L'amicizia transfrontaliera si rafforza anche al poligono
TRIESTE .«Ma cosa volete? Ma sì dai, allora facciamo così: mettiamo in testa al pesce una bandierina slovena e quando si sposta un po’ se ne prende una nuova, croata!». Per Vlado, provocato sulla questione della delimitazione delle acque del Golfo di Pirano tra le due repubbliche ex jugoslave, la soluzione è completamente ironica. E condita da un sorriso aperto verso l’interlocutore e un paio di amici italiani, mentre spalla a spalla un gruppetto di croati sta fumando e pranzando attorno a un tavolo.
Il piccolo e relativamente fresco prefabbricato funge da “ufficio” e posto di ristoro della prima edizione del Trofeo internazionale di tiro “Semper Paratus”, organizzato congiuntamente dalla Sezione di Cervignano dell’Unuci (Unione nazionale ufficiali in congedo d’Italia) e dall’Associazione dei riservisti della Polizia slovena “Sever”. Vlado, ancora in servizio, è tra le figure di spicco del sodalizio d’Oltreconfine: è smontato di turno il giorno prima e riprenderà la sera, dopo la fine dei tiri, che echeggiano in sottofondo, nella cava di Crni Kal, San Sergio, nel Capodistriano a ridosso del confine. Il sito estrattivo ospita da anni il poligono della “Sever”, usato da reparti e riservisti. Lavora “h24” sette giorni su sette e, con un pragmatismo che l’Italia sovranormata ma dove sempre meno gente ha voglia di rispettare e fare rispettare le regole se lo sogna, la gara non interrompe l’attività. Del resto tutto si svolge nella massima sicurezza.
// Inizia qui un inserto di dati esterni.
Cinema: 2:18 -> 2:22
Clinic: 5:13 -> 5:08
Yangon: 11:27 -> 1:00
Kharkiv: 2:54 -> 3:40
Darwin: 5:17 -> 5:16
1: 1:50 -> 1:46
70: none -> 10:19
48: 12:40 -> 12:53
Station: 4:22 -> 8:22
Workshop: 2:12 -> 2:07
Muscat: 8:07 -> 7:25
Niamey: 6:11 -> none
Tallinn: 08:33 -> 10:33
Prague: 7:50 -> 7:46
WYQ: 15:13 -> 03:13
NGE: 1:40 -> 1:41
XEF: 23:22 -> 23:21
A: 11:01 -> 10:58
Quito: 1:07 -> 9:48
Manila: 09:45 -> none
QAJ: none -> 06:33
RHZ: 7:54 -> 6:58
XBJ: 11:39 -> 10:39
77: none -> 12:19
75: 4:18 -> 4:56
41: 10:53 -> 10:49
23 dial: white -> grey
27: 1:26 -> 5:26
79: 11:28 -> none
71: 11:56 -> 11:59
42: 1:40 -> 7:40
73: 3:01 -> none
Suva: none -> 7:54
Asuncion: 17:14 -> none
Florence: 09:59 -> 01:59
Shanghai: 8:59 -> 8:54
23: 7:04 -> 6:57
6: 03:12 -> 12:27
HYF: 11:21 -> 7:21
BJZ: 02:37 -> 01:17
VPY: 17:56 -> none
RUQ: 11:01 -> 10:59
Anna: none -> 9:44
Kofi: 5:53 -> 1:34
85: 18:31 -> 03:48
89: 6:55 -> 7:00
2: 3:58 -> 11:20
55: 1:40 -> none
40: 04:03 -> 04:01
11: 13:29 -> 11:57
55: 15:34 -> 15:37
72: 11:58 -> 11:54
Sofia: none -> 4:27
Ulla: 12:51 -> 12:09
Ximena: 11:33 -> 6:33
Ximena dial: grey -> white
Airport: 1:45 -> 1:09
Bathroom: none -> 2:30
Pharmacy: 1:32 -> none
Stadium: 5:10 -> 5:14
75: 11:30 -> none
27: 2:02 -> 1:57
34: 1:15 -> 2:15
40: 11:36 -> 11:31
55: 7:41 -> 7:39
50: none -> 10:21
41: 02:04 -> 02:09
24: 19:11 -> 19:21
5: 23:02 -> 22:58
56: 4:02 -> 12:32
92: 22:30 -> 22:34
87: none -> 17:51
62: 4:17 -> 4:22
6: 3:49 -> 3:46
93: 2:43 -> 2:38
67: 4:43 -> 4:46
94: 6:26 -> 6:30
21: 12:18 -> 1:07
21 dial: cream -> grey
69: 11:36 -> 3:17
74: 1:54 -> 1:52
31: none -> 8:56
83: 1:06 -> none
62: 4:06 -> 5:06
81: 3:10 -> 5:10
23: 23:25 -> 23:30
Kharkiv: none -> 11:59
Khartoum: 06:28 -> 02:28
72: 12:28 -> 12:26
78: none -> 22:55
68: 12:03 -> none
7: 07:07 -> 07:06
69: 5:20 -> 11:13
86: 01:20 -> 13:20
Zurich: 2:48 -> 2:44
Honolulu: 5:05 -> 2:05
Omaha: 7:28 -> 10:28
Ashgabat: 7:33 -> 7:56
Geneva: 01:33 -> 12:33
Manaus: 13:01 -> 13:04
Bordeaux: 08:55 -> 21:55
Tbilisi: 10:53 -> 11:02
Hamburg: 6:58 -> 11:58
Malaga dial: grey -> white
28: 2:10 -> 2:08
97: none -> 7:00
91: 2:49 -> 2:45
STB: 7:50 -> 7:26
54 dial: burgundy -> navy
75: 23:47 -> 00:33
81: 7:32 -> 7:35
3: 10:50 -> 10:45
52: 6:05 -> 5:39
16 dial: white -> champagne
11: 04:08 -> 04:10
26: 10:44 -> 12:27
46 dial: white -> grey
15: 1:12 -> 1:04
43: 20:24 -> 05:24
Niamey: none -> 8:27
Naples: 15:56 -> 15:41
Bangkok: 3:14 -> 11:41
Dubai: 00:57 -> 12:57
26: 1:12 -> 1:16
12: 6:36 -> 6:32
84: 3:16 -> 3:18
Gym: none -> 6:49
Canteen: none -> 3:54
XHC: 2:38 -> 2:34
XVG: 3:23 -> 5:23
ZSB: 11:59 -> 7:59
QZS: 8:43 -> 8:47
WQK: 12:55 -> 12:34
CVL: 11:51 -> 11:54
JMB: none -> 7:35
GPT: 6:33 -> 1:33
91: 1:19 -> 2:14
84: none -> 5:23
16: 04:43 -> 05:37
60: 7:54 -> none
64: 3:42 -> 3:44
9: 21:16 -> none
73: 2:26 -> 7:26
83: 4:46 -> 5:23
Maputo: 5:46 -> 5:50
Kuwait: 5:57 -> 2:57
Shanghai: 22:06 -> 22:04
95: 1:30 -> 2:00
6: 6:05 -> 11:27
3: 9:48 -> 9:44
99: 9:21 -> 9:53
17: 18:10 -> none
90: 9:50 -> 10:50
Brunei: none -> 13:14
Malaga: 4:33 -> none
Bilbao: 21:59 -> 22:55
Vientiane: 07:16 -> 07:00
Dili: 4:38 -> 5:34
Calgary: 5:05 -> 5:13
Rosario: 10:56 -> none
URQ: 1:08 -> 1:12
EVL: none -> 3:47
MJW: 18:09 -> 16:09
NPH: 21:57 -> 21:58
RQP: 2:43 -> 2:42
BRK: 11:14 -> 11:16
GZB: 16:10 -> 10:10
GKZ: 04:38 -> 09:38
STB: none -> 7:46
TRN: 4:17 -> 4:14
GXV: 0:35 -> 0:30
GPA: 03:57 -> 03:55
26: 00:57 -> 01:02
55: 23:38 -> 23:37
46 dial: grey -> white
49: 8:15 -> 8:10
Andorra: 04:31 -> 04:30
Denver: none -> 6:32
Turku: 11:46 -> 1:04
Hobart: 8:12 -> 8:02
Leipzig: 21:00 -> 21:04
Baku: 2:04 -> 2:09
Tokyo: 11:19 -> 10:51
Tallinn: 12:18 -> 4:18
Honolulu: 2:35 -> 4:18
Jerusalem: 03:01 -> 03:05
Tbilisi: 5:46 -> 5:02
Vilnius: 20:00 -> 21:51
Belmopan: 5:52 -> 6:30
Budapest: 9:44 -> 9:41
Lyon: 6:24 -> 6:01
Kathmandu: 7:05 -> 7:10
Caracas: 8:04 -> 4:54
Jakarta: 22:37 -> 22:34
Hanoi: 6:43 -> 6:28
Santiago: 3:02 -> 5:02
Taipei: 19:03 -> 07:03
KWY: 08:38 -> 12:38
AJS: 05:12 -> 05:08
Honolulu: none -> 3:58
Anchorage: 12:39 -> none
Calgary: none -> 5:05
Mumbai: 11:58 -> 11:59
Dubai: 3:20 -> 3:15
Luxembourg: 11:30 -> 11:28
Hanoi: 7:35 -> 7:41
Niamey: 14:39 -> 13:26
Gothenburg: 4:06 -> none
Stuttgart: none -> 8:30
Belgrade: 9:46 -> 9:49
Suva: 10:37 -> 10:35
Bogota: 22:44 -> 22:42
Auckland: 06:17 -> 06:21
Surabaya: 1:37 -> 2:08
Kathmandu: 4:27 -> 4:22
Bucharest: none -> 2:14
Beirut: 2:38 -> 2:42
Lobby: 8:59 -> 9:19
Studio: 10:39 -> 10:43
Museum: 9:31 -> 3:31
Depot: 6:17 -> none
«Come i pesci del Golfo - continua Vlado - noi eravamo sempre qua: sloveni, italiani, croati. Sotto l’Austria per secoli senza neppure confini. Nel Litorale abbiamo sempre vissuto insieme. Sono i politici che rovinano tutto».
Lo supporta Ivica, croato veterano della Guerra d’indipendenza contro l’Armata federale, nonna friulana e un italiano non fluente ma efficace: «Noi con Vlado e gli altri abbiamo cominciato a scambiarci visite e lavorare assieme ben prima dei nostri capi di Stato».
All’esterno si passa dai fucili alle pistole mentre un gruppo dalle uniformi più varie è impegnato in una prova di pronto soccorso su un “figurante” ferito in battaglia.
«Da quando frequentavamo il “Dante” - spiega Claudio Cante, ufficiale triestino della Riserva selezionata dell’Esercito e con il fratello Diego animatore del Trofeo - il salto di mentalità, lo ammetto anche per noi stessi, è stato notevole. Vecchi stereotipi e antiche ruggini, almeno noi e tanti altri come noi, li abbiamo superati. Con molti di loro siamo diventati amici, ci frequentiamo anche fuori dai poligoni. Impensabile 20 anni fa». D’altronde lo scenario sociopolitico è cambiato e nella Cava di Crni Kal ci si preoccupa più della pressione migratoria che di “sottigliezze” localistiche. Con critico rammarico verso un’Unione europea che sembra incapace di garantire un’”identità continentale” composta di tante “declinazioni” nazionali che vogliono restare tali pur nell’ambito dei valori comunitari.
«Paradossalmente - continua Cante - per noi italiani il problema è la lingua: qui si parla in italiano o inglese, poiché non sappiamo le lingue dei nostri vicini e ora, paradossalmente e all’opposto di decenni fa, ce ne vergognamo un po’». «Ma sulla linea di tiro - spiega il tenente Mario Fresa, presidente di Unuci Cervignano - ci capiamo tutti. Qui i Rambo sono banditi, si autoisolano perché per loro non c’è terreno. Il tiro è una disciplina che abitua alla calma e alla riflessione»
Anche sui tempi moderni, così diversi da quelli della gioventù di tanti tiratori. Tempi probabilmente indigesti ma con i quali bisogna fare i conti: qui a Nordest insieme italiani, sloveni e croati, che un’eguale formazione e disciplina hanno contribuito ad avvicinare genuinamente. L’”altro” oggi è davvero diverso e le nostre diversità, a confronto, paiono veramente sfumature poco degne di nota.